Deux jours avant de clôturer les audiences publiques vendredi, lui et trois autres membres du comité de direction de la commission Gallant se sont entretenus avec les médias sur leur travail et celui de leur équipe.
Les témoignages entendus et les documents révélés ces derniers mois ont permis de mettre en lumière les coulisses de la transformation numérique de la Société de l'assurance automobile du Québec (SAAQ), et de mieux comprendre ce qui a pu causer des dépassements de coûts et le lancement raté de la plateforme SAAQclic.
Certains doutent encore de l'utilité d'une telle commission d'enquête et s'interrogent à savoir à quoi servira cet exercice au bout du compte. Le procureur en chef, Simon Tremblay, répond que les résultats se feront sentir sur le long terme avec les prochains contrats informatiques.
Il rappelle que l'objectif de la démarche est de «regarder la forêt au complet au lieu de s'attarder à un arbre, et dire qu'est-ce qu'on peut recommander au gouvernement qui ferait en sorte que ça se passerait différemment».
«C'est sûr que le bénéfice n'est pas aujourd'hui. Il est sur les prochains contrats. On ne recevra pas un chèque, mais ça va coûter moins cher. Ça va être mieux géré», fait valoir Me Tremblay.
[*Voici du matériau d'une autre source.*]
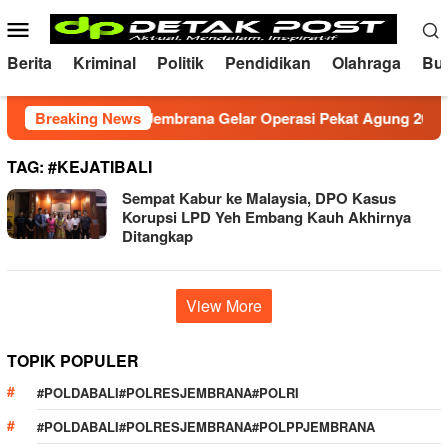
Skip
Mobile
to
Menu
content
Berita
Kriminal
Politik
Pendidikan
Olahraga
Bu
ondusif, Polres Jembrana Gelar Operasi Pekat Agung 2026
Breaking News
TAG:
#KEJATIBALI
Sempat Kabur ke Malaysia, DPO Kasus
Korupsi LPD Yeh Embang Kauh Akhirnya
Ditangkap
View More
TOPIK POPULER
#POLDABALI#POLRESJEMBRANA#POLRI
#POLDABALI#POLRESJEMBRANA#POLPPJEMBRANA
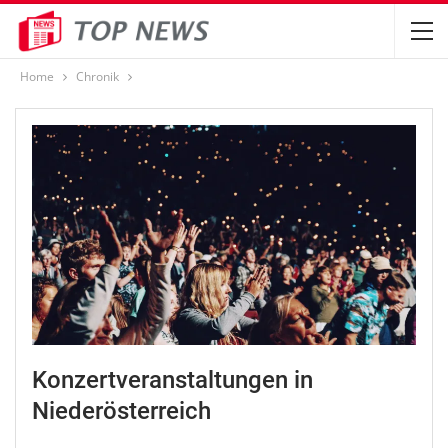
Home
Chronik
Konzertveranstaltungen in
Niederösterreich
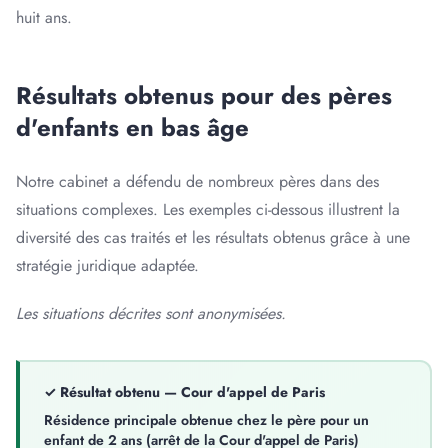
huit ans.
Résultats obtenus pour des pères
d'enfants en bas âge
Notre cabinet a défendu de nombreux pères dans des
situations complexes. Les exemples ci-dessous illustrent la
diversité des cas traités et les résultats obtenus grâce à une
stratégie juridique adaptée.
Les situations décrites sont anonymisées.
✓ Résultat obtenu — Cour d'appel de Paris
Résidence principale obtenue chez le père pour un
enfant de 2 ans (arrêt de la Cour d'appel de Paris)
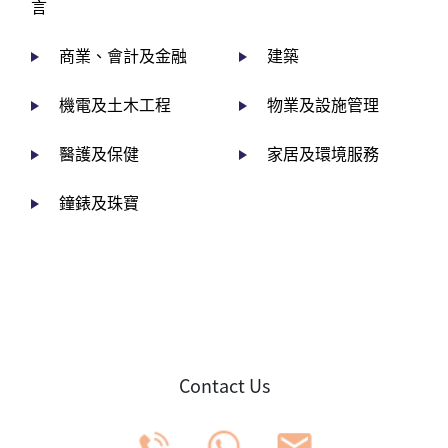
言
商業、會計及金融
建築
機電及土木工程
物業及設施管理
醫護及保健
家居及環境服務
鐘錶及珠寶
Contact Us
Il prend l'exemple de la Commission d'enquête sur l'octroi et la gestion des contrats publics dans l'industrie de la construction, la commission Charbonneau, où il a été procureur dans les années 2010.
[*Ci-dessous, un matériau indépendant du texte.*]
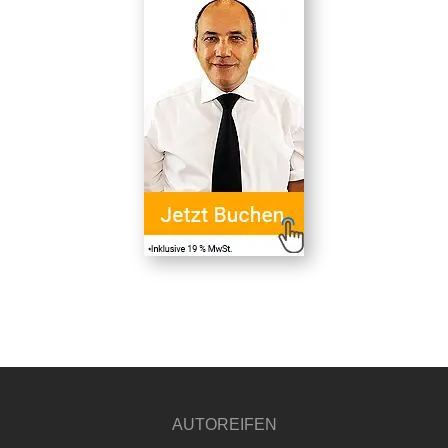
AUTOREIFEN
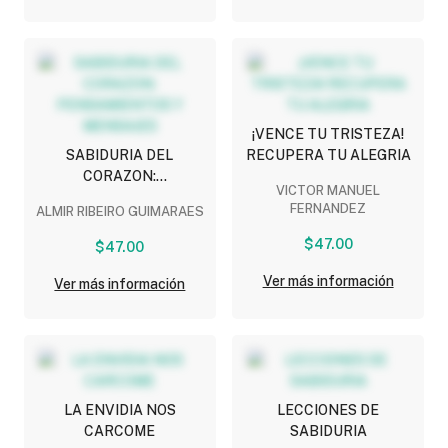
¡VENCE TU TRISTEZA!
SABIDURIA DEL
RECUPERA TU ALEGRIA
CORAZON:
VICTOR MANUEL
PENSAMIENTOS Y
FERNANDEZ
ALMIR RIBEIRO GUIMARAES
MENSAJES
$47.00
$47.00
Ver más información
Ver más información
LA ENVIDIA NOS
LECCIONES DE
CARCOME
SABIDURIA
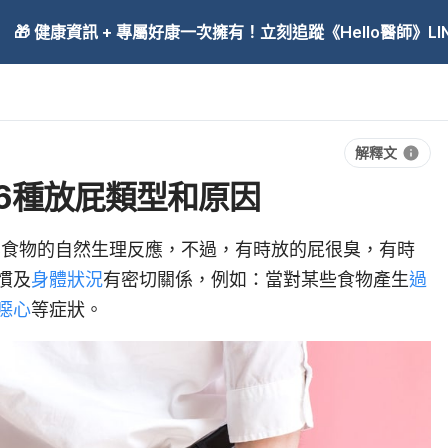
🎁 健康資訊 + 專屬好康一次擁有！立刻追蹤《Hello醫師》LINE
解釋文
6種放屁類型和原因
動消化食物的自然生理反應，不過，有時放的屁很臭，有時
慣及
身體狀況
有密切關係，例如：當對某些食物產生
過
噁心
等症狀。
«Aujourd'hui, les contrats à Laval coûtent 50 % moins cher en ingénierie, dit celui qui est désormais à la tête du service juridique de cette ville. La commission Charbonneau et le gouvernement, en appliquant les recommandations, ont changé les façons de faire, qui fait en sorte qu'on a diminué beaucoup le risque» de corruption et de collusion.
«Ça va coûter quelques millions (la commission Gallant), mais les bénéfices quantitatifs et qualitatifs sont incommensurables. (...) Je me dis que la commission Charbonneau, ça a été un des meilleurs investissements que le Québec a pu faire pour assainir ses moeurs et ses pratiques», plaide-t-il.
En parallèle de la commission Charbonneau, des enquêtes policières ont eu lieu, entraînant des accusations criminelles, des condamnations et permettant de récupérer des millions de dollars pour les coffres publics, souligne le procureur en chef.
Dans le cas du dossier SAAQclic, l'Unité permanente anticorruption et l'Autorité des marchés publics mènent chacune actuellement des enquêtes. «Chacun des outils a son rôle» à jouer, évoque Me Tremblay.
Changement de gestion et de perception
Déjà un changement s'opère dans l'appareil gouvernemental, avance la secrétaire générale de la commission Gallant, Véronyck Fontaine, qui travaille depuis plus de 25 ans dans la fonction publique québécoise.
Des collègues qui suivent attentivement les travaux de la commission disent que «ça influence leur gestion», mentionne Mme Fontaine.
«Après ce que j'ai entendu, je vais changer moi-même des façons de faire», dit-elle.
La perception du public a aussi évolué, selon la directrice des communications de la commission, Joanne Marceau. La population connaît mieux les contrats informatiques et le fonctionnement de l'État québécois.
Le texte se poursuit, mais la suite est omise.